**Assigned task:** The word "balancer" may appear in some lines of the data; copy every such line.

◆ ◆ ◆ ◆

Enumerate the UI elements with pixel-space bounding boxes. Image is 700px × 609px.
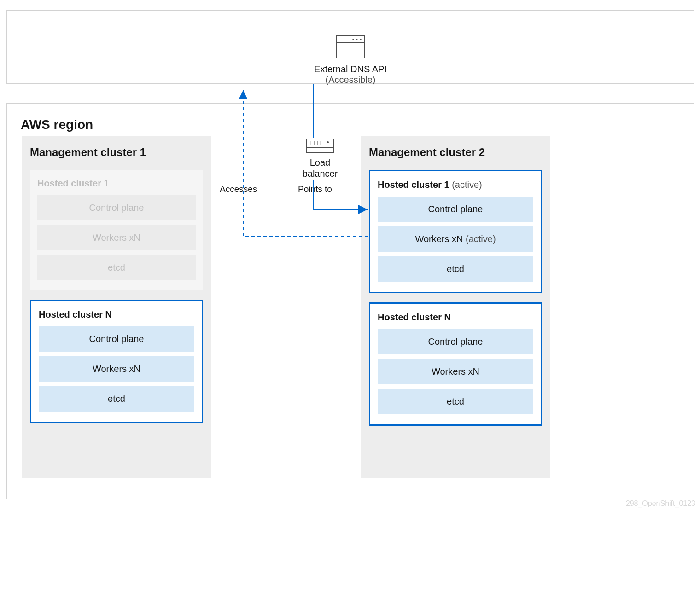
row-workers: Workers xN bbox=[378, 359, 533, 384]
row-workers: Workers xN bbox=[37, 225, 196, 250]
row-workers: Workers xN (active) bbox=[378, 226, 533, 252]
row-control-plane: Control plane bbox=[378, 197, 533, 222]
footer-id: 298_OpenShift_0123 bbox=[626, 499, 695, 508]
row-etcd: etcd bbox=[378, 256, 533, 282]
hosted-cluster-n-right: Hosted cluster N Control plane Workers x… bbox=[369, 302, 542, 426]
row-workers-text: Workers xN bbox=[415, 234, 463, 244]
row-workers-suffix: (active) bbox=[466, 234, 496, 244]
load-balancer-group: |||| Load balancer bbox=[288, 139, 352, 179]
load-balancer-icon: |||| bbox=[306, 139, 334, 153]
aws-region-title: AWS region bbox=[21, 117, 694, 132]
hosted-cluster-1-inactive: Hosted cluster 1 Control plane Workers x… bbox=[30, 170, 203, 290]
row-etcd: etcd bbox=[39, 386, 194, 412]
mgmt1-title: Management cluster 1 bbox=[30, 146, 203, 159]
row-etcd: etcd bbox=[37, 255, 196, 280]
window-icon: • • • bbox=[336, 35, 365, 58]
external-dns-subtitle: (Accessible) bbox=[281, 75, 420, 85]
external-dns-container: • • • External DNS API (Accessible) bbox=[6, 10, 694, 84]
row-control-plane: Control plane bbox=[378, 329, 533, 354]
hosted-active-suffix: (active) bbox=[452, 180, 482, 190]
hosted-cluster-n-left: Hosted cluster N Control plane Workers x… bbox=[30, 300, 203, 423]
row-control-plane: Control plane bbox=[39, 326, 194, 352]
edge-label-points: Points to bbox=[298, 184, 332, 194]
aws-region-container: AWS region Management cluster 1 Hosted c… bbox=[6, 103, 694, 499]
management-cluster-2: Management cluster 2 Hosted cluster 1 (a… bbox=[361, 136, 550, 478]
external-dns-group: • • • External DNS API (Accessible) bbox=[281, 35, 420, 85]
lb-label-line1: Load bbox=[288, 157, 352, 168]
row-workers: Workers xN bbox=[39, 356, 194, 382]
hosted-n-right-title: Hosted cluster N bbox=[378, 312, 533, 323]
mgmt2-title: Management cluster 2 bbox=[369, 146, 542, 159]
lb-label-line2: balancer bbox=[288, 168, 352, 179]
hosted-active-title-text: Hosted cluster 1 bbox=[378, 180, 449, 190]
hosted-active-title: Hosted cluster 1 (active) bbox=[378, 180, 533, 190]
row-control-plane: Control plane bbox=[37, 195, 196, 220]
management-cluster-1: Management cluster 1 Hosted cluster 1 Co… bbox=[22, 136, 211, 478]
hosted-cluster-1-active: Hosted cluster 1 (active) Control plane … bbox=[369, 170, 542, 293]
hosted-inactive-title: Hosted cluster 1 bbox=[37, 178, 196, 189]
edge-label-accesses: Accesses bbox=[220, 184, 257, 194]
external-dns-title: External DNS API bbox=[281, 64, 420, 75]
hosted-n-left-title: Hosted cluster N bbox=[39, 309, 194, 320]
row-etcd: etcd bbox=[378, 389, 533, 414]
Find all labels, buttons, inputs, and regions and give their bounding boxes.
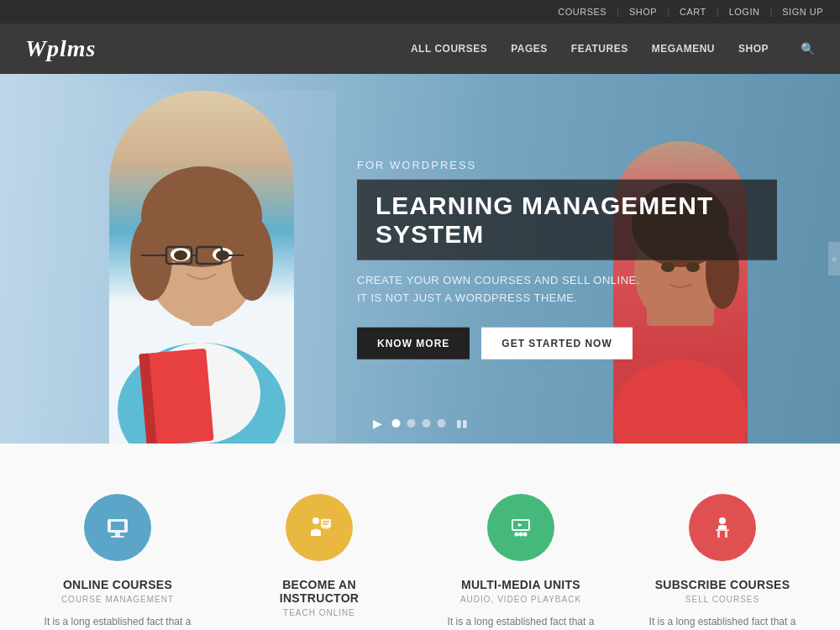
feature-desc-4: It is a long established fact that a rea… xyxy=(647,614,798,630)
svg-point-41 xyxy=(519,533,523,537)
feature-icon-subscribe xyxy=(689,494,756,561)
hero-photo-female xyxy=(67,91,336,444)
feature-instructor: BECOME AN INSTRUCTOR TEACH ONLINE It is … xyxy=(227,486,412,630)
feature-icon-instructor xyxy=(286,494,353,561)
topbar-login-link[interactable]: LOGIN xyxy=(729,7,760,17)
feature-multimedia: MULTI-MEDIA UNITS AUDIO, VIDEO PLAYBACK … xyxy=(428,486,613,630)
svg-point-31 xyxy=(116,522,120,527)
svg-point-42 xyxy=(523,533,528,537)
feature-subtitle-2: TEACH ONLINE xyxy=(244,608,395,617)
feature-title-1: ONLINE COURSES xyxy=(42,578,193,591)
svg-point-10 xyxy=(174,250,187,260)
topbar-shop-link[interactable]: SHOP xyxy=(629,7,657,17)
feature-icon-online-courses xyxy=(84,494,151,561)
know-more-button[interactable]: KNOW MORE xyxy=(357,327,470,359)
hero-subtitle: FOR WORDPRESS xyxy=(357,159,777,171)
separator-1: | xyxy=(617,7,619,17)
hero-title: LEARNING MANAGEMENT SYSTEM xyxy=(375,192,759,249)
nav-features[interactable]: FEATURES xyxy=(571,43,628,55)
hero-section: FOR WORDPRESS LEARNING MANAGEMENT SYSTEM… xyxy=(0,74,840,444)
main-nav: Wplms ALL COURSES PAGES FEATURES MEGAMEN… xyxy=(0,24,840,74)
slider-dots: ▶ ▮▮ xyxy=(373,417,468,430)
feature-online-courses: ONLINE COURSES COURSE MANAGEMENT It is a… xyxy=(25,486,210,630)
svg-point-32 xyxy=(312,517,319,524)
nav-pages[interactable]: PAGES xyxy=(511,43,548,55)
hero-description: CREATE YOUR OWN COURSES AND SELL ONLINE.… xyxy=(357,272,777,307)
site-logo[interactable]: Wplms xyxy=(25,35,411,62)
nav-shop[interactable]: SHOP xyxy=(738,43,769,55)
svg-point-43 xyxy=(719,517,726,524)
feature-title-3: MULTI-MEDIA UNITS xyxy=(445,578,596,591)
svg-rect-46 xyxy=(725,531,727,538)
desk-icon xyxy=(102,512,133,543)
svg-point-20 xyxy=(613,360,748,444)
svg-rect-33 xyxy=(321,519,331,528)
svg-point-40 xyxy=(515,533,519,537)
slider-pause-icon[interactable]: ▮▮ xyxy=(456,417,468,429)
hero-content: FOR WORDPRESS LEARNING MANAGEMENT SYSTEM… xyxy=(357,159,777,360)
feature-subtitle-1: COURSE MANAGEMENT xyxy=(42,595,193,604)
features-section: ONLINE COURSES COURSE MANAGEMENT It is a… xyxy=(0,444,840,630)
separator-2: | xyxy=(667,7,669,17)
separator-4: | xyxy=(769,7,772,17)
subscribe-icon xyxy=(707,512,738,543)
slider-dot-2[interactable] xyxy=(407,419,416,428)
search-icon[interactable]: 🔍 xyxy=(801,42,815,55)
top-bar: COURSES | SHOP | CART | LOGIN | SIGN UP xyxy=(0,0,840,24)
svg-point-7 xyxy=(231,217,273,301)
feature-desc-1: It is a long established fact that a rea… xyxy=(42,614,193,630)
feature-title-4: SUBSCRIBE COURSES xyxy=(647,578,798,591)
hero-title-box: LEARNING MANAGEMENT SYSTEM xyxy=(357,180,777,260)
feature-desc-3: It is a long established fact that a rea… xyxy=(445,614,596,630)
hero-buttons: KNOW MORE GET STARTED NOW xyxy=(357,327,777,359)
svg-rect-45 xyxy=(717,531,720,538)
feature-icon-multimedia xyxy=(487,494,554,561)
feature-subscribe: SUBSCRIBE COURSES SELL COURSES It is a l… xyxy=(630,486,815,630)
topbar-courses-link[interactable]: COURSES xyxy=(558,7,606,17)
feature-subtitle-3: AUDIO, VIDEO PLAYBACK xyxy=(445,595,596,604)
svg-rect-30 xyxy=(111,536,124,538)
feature-title-2: BECOME AN INSTRUCTOR xyxy=(244,578,395,605)
get-started-button[interactable]: GET STARTED NOW xyxy=(481,327,632,359)
separator-3: | xyxy=(717,7,719,17)
slider-dot-1[interactable] xyxy=(392,419,401,428)
nav-megamenu[interactable]: MEGAMENU xyxy=(652,43,715,55)
slider-prev-arrow[interactable]: ▶ xyxy=(373,417,382,430)
instructor-icon xyxy=(304,512,334,543)
nav-links: ALL COURSES PAGES FEATURES MEGAMENU SHOP… xyxy=(411,42,815,55)
slider-dot-4[interactable] xyxy=(438,419,446,428)
slider-nav-right[interactable]: ○ xyxy=(828,242,840,276)
media-icon xyxy=(506,512,536,543)
topbar-signup-link[interactable]: SIGN UP xyxy=(782,7,823,17)
topbar-cart-link[interactable]: CART xyxy=(680,7,706,17)
feature-subtitle-4: SELL COURSES xyxy=(647,595,798,604)
svg-rect-36 xyxy=(323,528,329,529)
nav-all-courses[interactable]: ALL COURSES xyxy=(411,43,487,55)
slider-dot-3[interactable] xyxy=(423,419,431,428)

◆ ◆ ◆ ◆

**Completed exercise:**
load-balancer-group: |||| Load balancer bbox=[288, 139, 352, 179]
load-balancer-icon: |||| bbox=[306, 139, 334, 153]
lb-label-line2: balancer bbox=[288, 168, 352, 179]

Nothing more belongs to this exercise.